* TASK DETAILS: With pictures left out, return only the lines from the line containing "DE NAPLES À CHANTILLY" through the end of the material below, both included.
*** INPUT ***
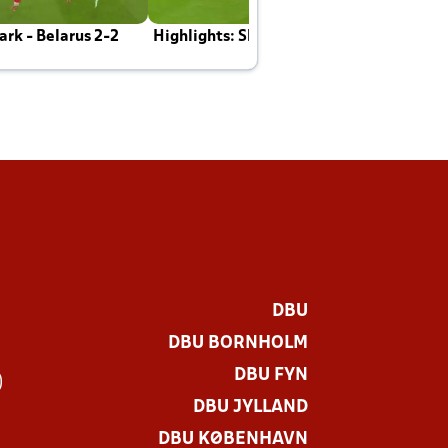
rk - Belarus 2-2
Highlights: Skotland - Danmark 4-2
J
E
DBU
DBU BORNHOLM
DBU FYN
)
DBU JYLLAND
DBU KØBENHAVN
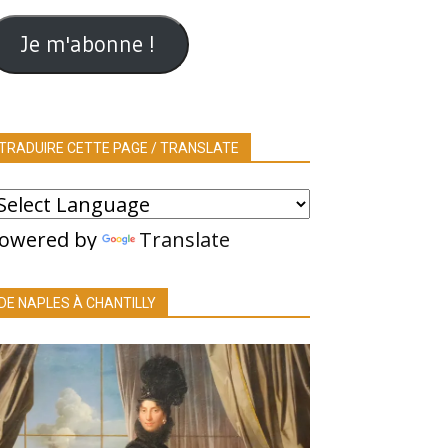
ail
Je m'abonne !
TRADUIRE CETTE PAGE / TRANSLATE
owered by
Translate
DE NAPLES À CHANTILLY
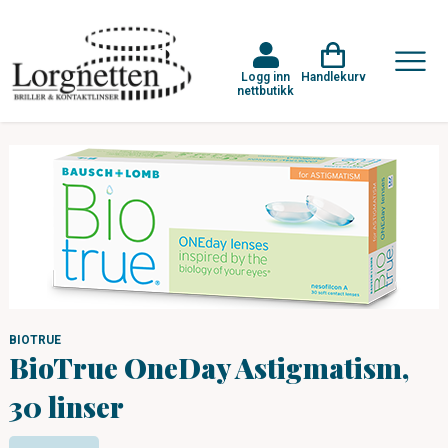
Logg inn
Handlekurv
nettbutikk
BIOTRUE
BioTrue OneDay Astigmatism,
30 linser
*** End of INPUT ***
* TASK OUTPUT:
DE NAPLES À CHANTILLY
Logg inn
Handlekurv
nettbutikk
BIOTRUE
BioTrue OneDay Astigmatism,
30 linser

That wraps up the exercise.